_Required action_.
Please return only the lines from the one holding "Selbstregulierungsregeln, Gerichtsurteile und" through the one holding "oder aus anderen", exactly as they appear in the records below, both ends included.

______________________________

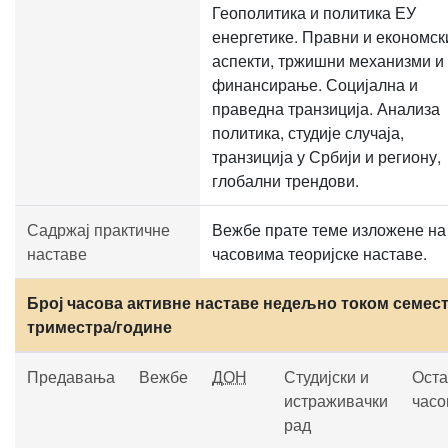
Геополитика и политика ЕУ
енергетике. Правни и економск
аспекти, тржишни механизми и
финансирање. Социјална и
праведна транзиција. Анализа
политика, студије случаја,
транзиција у Србији и региону,
глобални трендови.
Садржај практичне
Вежбе прате теме изложене на
наставе
часовима теоријске наставе.
Број часова активне наставе недељно током семест
триместра/године
Предавања
Вежбе
ДОН
Студијски и
Оста
истраживачки
часо
рад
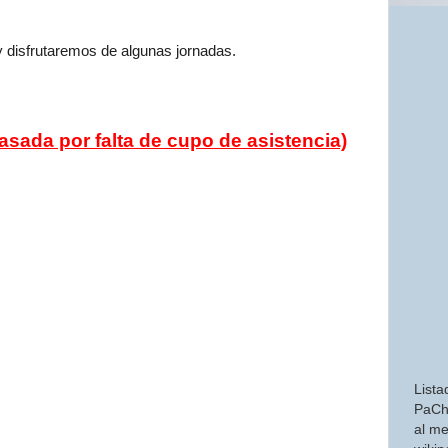
 y disfrutaremos de algunas jornadas.
rasada por falta de cupo de asistencia)
Lista
PaCh
al me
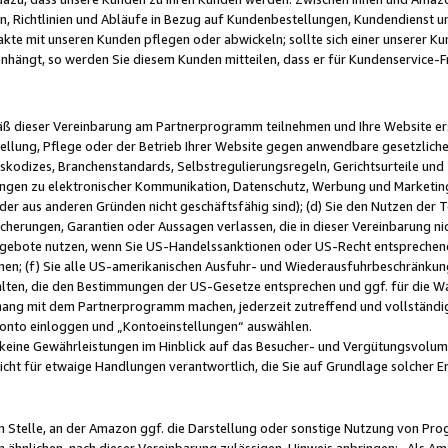
, Richtlinien und Abläufe in Bezug auf Kundenbestellungen, Kundendienst 
kte mit unseren Kunden pflegen oder abwickeln; sollte sich einer unserer Ku
nhängt, so werden Sie diesem Kunden mitteilen, dass er für Kundenservic
emäß dieser Vereinbarung am Partnerprogramm teilnehmen und Ihre Website er
ellung, Pflege oder der Betrieb Ihrer Website gegen anwendbare gesetzlich
skodizes, Branchenstandards, Selbstregulierungsregeln, Gerichtsurteile und 
ngen zu elektronischer Kommunikation, Datenschutz, Werbung und Marketing)
 oder aus anderen Gründen nicht geschäftsfähig sind); (d) Sie den Nutzen de
cherungen, Garantien oder Aussagen verlassen, die in dieser Vereinbarung nich
gebote nutzen, wenn Sie US-Handelssanktionen oder US-Recht entsprechen
men; (f) Sie alle US-amerikanischen Ausfuhr- und Wiederausfuhrbeschränkun
ten, die den Bestimmungen der US-Gesetze entsprechen und ggf. für die Wa
hang mit dem Partnerprogramm machen, jederzeit zutreffend und vollständig 
 Konto einloggen und „Kontoeinstellungen“ auswählen.
keine Gewährleistungen im Hinblick auf das Besucher- und Vergütungsvolu
icht für etwaige Handlungen verantwortlich, die Sie auf Grundlage solcher
en Stelle, an der Amazon ggf. die Darstellung oder sonstige Nutzung von Pr
 ähnlichen, nach dieser Vereinbarung zulässigen, Hinweis anbringen: „Als Ama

______________________________

_Result of this task_.
skodizes, Branchenstandards, Selbstregulierungsregeln, Gerichtsurteile und 
ngen zu elektronischer Kommunikation, Datenschutz, Werbung und Marketing)
 oder aus anderen Gründen nicht geschäftsfähig sind); (d) Sie den Nutzen de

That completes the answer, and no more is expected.